Zachowanie akcji spółek z rynków wschodzących będzie w tym roku zależało od kilku czynników. Jednym z nich jest polityka Fedu, która może powodować odpływ kapitału, choć historia pokazuje, że giełdy te mogą przynosić dodatnie stopy zwrotu w tym scenariuszu.
Lepsze zachowanie
Początek roku dla akcji z rynków wschodzących nie jest tak zły jak dla rynków rozwiniętych. Indeks MSCI Emerging Markets jest tylko 0,9 proc. na minusie. Dla porównania MSCI World od początku roku spadł o ponad 5 proc. Stosunkowo lepsze zachowanie rynków wschodzących to spora zmiana względem 2021 r., kiedy to indeks MSCI World wzrósł o ponad 20 proc., a MSCI Emerging Markets zakończył rok na minusie. Jakie są prognozy analityków na kolejne miesiące?

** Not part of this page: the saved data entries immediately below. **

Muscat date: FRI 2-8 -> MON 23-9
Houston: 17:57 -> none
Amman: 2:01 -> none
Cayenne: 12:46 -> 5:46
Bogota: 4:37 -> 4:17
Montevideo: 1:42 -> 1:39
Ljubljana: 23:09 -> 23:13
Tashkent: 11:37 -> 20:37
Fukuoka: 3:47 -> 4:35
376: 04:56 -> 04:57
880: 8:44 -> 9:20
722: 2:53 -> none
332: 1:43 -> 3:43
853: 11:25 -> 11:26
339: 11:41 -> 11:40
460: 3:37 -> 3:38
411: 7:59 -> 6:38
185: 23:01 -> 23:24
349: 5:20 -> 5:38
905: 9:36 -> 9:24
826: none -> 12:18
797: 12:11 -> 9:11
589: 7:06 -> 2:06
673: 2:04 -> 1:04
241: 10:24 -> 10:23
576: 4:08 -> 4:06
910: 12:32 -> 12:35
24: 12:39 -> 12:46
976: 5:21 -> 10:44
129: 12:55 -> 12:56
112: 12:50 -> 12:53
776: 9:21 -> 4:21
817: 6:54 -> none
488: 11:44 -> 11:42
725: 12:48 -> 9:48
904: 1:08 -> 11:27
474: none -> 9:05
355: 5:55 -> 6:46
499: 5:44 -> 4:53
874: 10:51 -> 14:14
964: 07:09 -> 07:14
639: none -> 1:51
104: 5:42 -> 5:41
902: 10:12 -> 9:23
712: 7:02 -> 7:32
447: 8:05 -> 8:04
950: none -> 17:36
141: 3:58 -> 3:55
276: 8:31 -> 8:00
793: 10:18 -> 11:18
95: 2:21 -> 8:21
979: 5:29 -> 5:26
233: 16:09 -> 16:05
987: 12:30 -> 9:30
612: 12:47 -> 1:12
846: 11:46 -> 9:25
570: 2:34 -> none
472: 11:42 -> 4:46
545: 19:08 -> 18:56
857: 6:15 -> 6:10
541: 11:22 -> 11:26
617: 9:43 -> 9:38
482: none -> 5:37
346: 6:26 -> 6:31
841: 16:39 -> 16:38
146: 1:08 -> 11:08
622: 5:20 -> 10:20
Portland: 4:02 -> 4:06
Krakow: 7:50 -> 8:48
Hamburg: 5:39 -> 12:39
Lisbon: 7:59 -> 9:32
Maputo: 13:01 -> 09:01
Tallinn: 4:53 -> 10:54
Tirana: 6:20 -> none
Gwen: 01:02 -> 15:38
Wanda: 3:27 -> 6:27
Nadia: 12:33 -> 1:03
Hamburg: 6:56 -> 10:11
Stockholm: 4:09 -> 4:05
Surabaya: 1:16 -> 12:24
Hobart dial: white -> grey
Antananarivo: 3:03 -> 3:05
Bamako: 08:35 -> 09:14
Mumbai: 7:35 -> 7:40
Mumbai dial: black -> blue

– W 2022 r. ciągle preferujemy rynki rozwinięte, które powinny zachowywać się lepiej względem rynków rozwijających się. Głównym argumentem jest przede wszystkim jastrzębia polityka amerykańskiej Rezerwy Federalnej – podwyżki stóp procentowych w USA i umocnienie się amerykańskiego dolara powodują odpływ kapitału z rynków rozwijających się – tłumaczy Michał Krajczewski, kierownik zespołu doradztwa inwestycyjnego w BM BNP Paribas. Dodaje, że cały czas obserwujemy stosunkowo słabą koniunkturę na głównym rynku wśród emerging markets, czyli w Chinach. Niskie poziomy tamtejszego wskaźnika impulsu kredytowego oraz postępująca regulacja chińskich spółek z sektora technologicznego stanowią w krótkim terminie ryzyko dla inwestorów.
– Dopóki więc opisane kwestie w Chinach nie zostaną rozwiązane, a globalnie inwestorzy nie zdyskontują w wycenach zacieśnienia polityki monetarnej, to rynki rozwinięte mogą zachowywać się lepiej względem rozwijających. Wśród tych drugich preferujemy obecnie kraje Azji Południowo-Wschodniej, gdzie z uwagi na niższe poziomy inflacji, polityka monetarna pozostaje w dalszym ciągu akomodacyjna – mówi Krajczewski.